_EXERCISE INPUT_

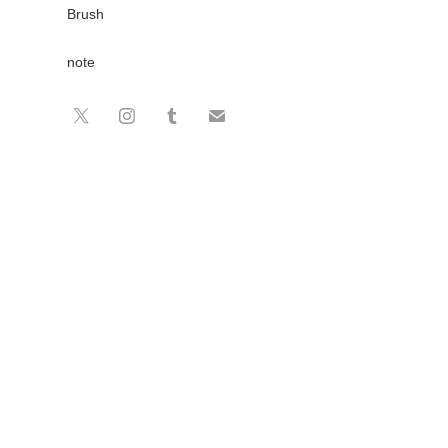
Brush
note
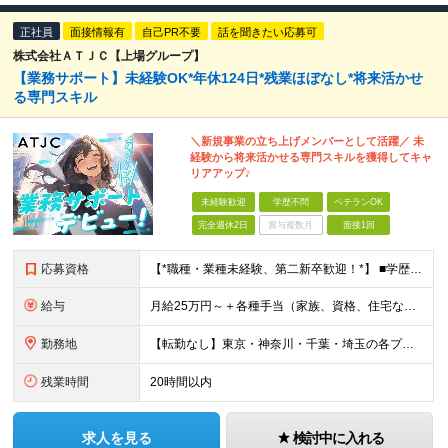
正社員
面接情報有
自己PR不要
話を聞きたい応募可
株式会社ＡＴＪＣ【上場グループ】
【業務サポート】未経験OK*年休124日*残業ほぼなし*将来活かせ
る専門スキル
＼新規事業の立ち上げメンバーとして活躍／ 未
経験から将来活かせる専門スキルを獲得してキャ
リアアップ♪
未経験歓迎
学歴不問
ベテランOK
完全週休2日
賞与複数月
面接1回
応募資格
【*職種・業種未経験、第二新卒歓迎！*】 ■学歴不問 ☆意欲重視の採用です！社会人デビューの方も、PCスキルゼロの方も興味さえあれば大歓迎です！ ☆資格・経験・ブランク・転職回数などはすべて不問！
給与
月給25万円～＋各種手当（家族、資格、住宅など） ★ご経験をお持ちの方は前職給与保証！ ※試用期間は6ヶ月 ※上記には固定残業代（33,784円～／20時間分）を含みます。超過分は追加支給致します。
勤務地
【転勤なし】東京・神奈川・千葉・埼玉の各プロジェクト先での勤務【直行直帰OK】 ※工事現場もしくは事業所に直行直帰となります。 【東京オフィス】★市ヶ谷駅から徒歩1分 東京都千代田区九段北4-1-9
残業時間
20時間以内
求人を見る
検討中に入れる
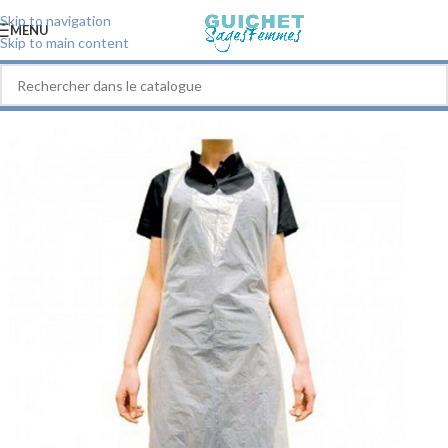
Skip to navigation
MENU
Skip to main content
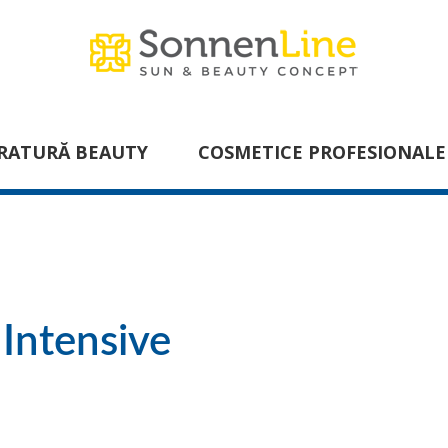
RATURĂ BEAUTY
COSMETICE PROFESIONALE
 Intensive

--

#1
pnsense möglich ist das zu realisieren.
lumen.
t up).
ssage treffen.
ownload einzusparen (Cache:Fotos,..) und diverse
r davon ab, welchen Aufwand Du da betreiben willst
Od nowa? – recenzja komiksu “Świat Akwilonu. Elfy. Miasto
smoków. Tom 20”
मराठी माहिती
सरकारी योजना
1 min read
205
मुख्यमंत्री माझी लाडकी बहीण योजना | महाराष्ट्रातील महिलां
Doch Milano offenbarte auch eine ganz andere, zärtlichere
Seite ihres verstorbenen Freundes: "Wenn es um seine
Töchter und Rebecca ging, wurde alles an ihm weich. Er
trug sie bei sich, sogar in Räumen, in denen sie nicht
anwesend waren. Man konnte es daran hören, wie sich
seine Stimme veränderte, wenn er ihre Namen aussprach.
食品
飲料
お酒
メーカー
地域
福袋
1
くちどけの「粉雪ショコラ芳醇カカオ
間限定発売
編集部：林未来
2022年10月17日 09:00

--

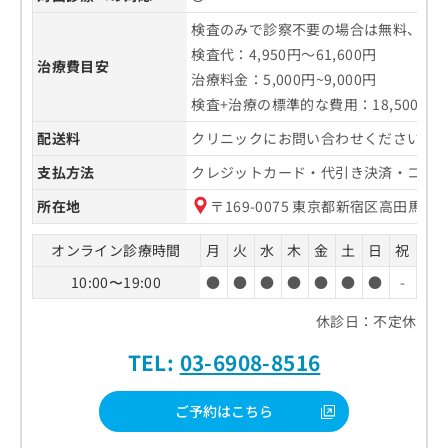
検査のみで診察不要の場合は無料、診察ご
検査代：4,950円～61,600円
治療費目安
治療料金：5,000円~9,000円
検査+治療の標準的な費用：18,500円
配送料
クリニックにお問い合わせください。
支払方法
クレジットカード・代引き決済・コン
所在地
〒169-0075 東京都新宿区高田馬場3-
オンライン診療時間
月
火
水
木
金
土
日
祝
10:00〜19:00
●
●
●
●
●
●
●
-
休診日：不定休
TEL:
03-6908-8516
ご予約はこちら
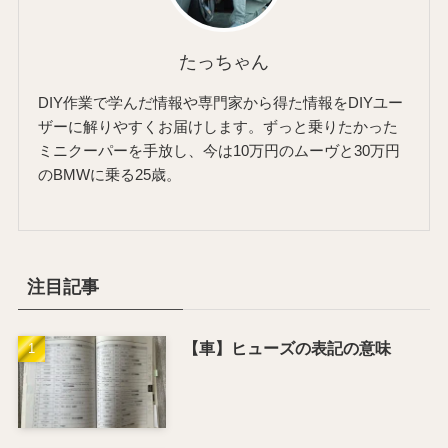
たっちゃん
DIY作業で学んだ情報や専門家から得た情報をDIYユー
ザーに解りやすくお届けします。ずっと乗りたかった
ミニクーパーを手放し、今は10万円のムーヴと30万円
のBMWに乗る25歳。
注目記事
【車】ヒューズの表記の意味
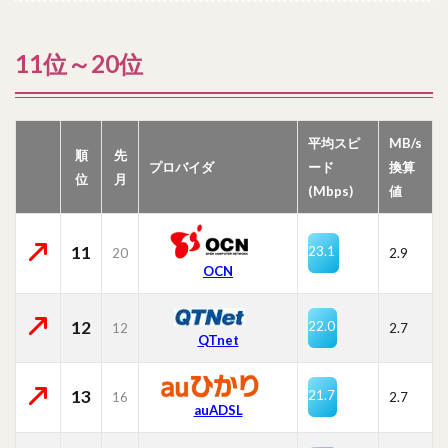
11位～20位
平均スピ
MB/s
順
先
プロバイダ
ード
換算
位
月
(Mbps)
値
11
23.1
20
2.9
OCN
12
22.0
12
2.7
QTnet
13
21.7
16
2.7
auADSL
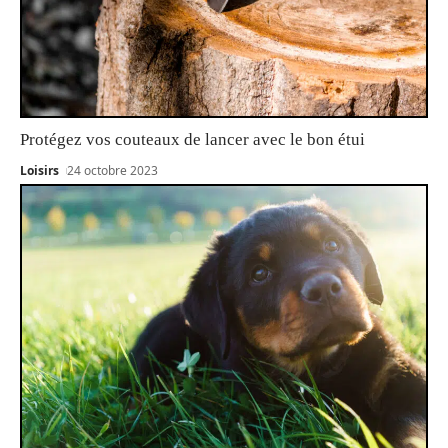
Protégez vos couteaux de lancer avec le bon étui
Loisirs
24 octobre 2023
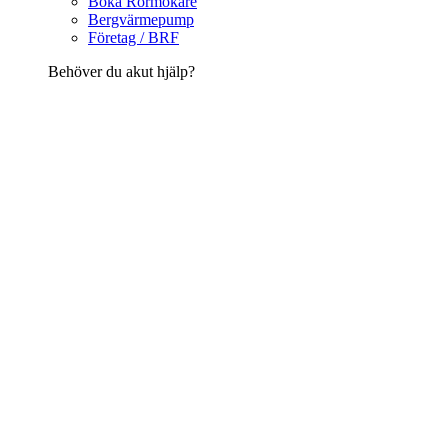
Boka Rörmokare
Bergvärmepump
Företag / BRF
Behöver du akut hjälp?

_EXERCISE PROMPT_
Among the records above, find each line holding "sich" and list it.

_ANSWER TO THIS PROBLEM_
trug sie bei sich, sogar in Räumen, in denen sie nicht
anwesend waren. Man konnte es daran hören, wie sich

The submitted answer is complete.